The in-flight transactions are failing.
1. Understand that policy server supports in-built load balancing & failover then also shutdown of directory nodes is causing in-flight transactions to fail. Any reasons?
2. Understand that policy server establishes a ping connection and in an interval of 30seconds, it pings to check health status of each directory node. Is there an option to reduce this ping duration?
Due to 30 seconds, policy server may take for e.g. 30 seconds to detect that a node is down and all the ongoing operations to that node will fail. is this understanding correct?
3. Every authentication call to policy server would consist of Ldap ping, bind & search and Policy server establishes persistent connections to LDAP. Is this correct?
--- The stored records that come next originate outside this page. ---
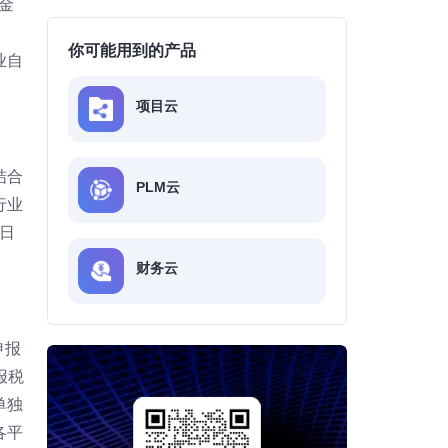
金
你可能用到的产品
业自
项目云
结合
PLM云
行业
日
财务云
申报
报税
单独
各平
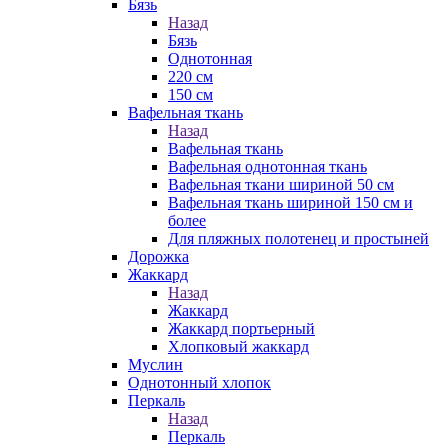
Бязь
Назад
Бязь
Однотонная
220 см
150 см
Вафельная ткань
Назад
Вафельная ткань
Вафельная однотонная ткань
Вафельная ткани шириной 50 см
Вафельная ткань шириной 150 см и
более
Для пляжных полотенец и простыней
Дорожка
Жаккард
Назад
Жаккард
Жаккард портьерный
Хлопковый жаккард
Муслин
Однотонный хлопок
Перкаль
Назад
Перкаль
4. If yes, does it mean that when one directory server is going down, all the ongoing operations to that node should fail until failover has happened to other node?
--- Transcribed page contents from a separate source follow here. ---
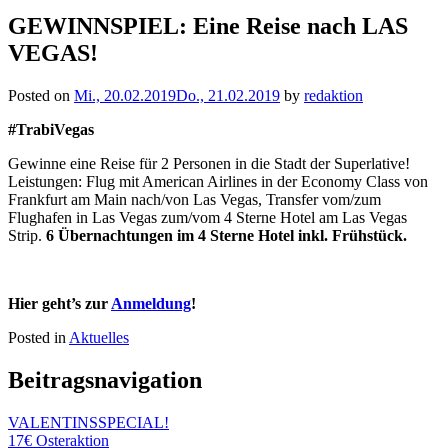
GEWINNSPIEL: Eine Reise nach LAS
VEGAS!
Posted on
Mi., 20.02.2019
Do., 21.02.2019
by
redaktion
#TrabiVegas
Gewinne eine Reise für 2 Personen in die Stadt der Superlative!
Leistungen: Flug mit American Airlines in der Economy Class von
Frankfurt am Main nach/von Las Vegas, Transfer vom/zum
Flughafen in Las Vegas zum/vom 4 Sterne Hotel am Las Vegas
Strip.
6 Übernachtungen im 4 Sterne Hotel inkl. Frühstück.
Hier geht’s zur
Anmeldung
!
Posted in
Aktuelles
Beitragsnavigation
VALENTINSSPECIAL!
17€ Osteraktion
A Possible setup ( need views if it's correct to do so or not):
a. We are thinking of setting up a load balancer between Siteminder policy server & CA Directory nodes.
b. In Policy server user directory configurations, to maintain multiple concurrent connection to directory nodes, we will mention LDAP laod balancer url multiple times.
c. Have a LDAP health-check monitor configured at Load Balancer level which will make a LDAP bind & search call every second and on 2 failures, would mark a node down and failover to other node.
d. This would reduce the time that is taken to detect that a directory node is down and would reduce no. of in-flight transaction failures.
e. This should take care of planned or unplanned shutdown of CA Directory nodes.
Let me know if anyone sees issues with this setup.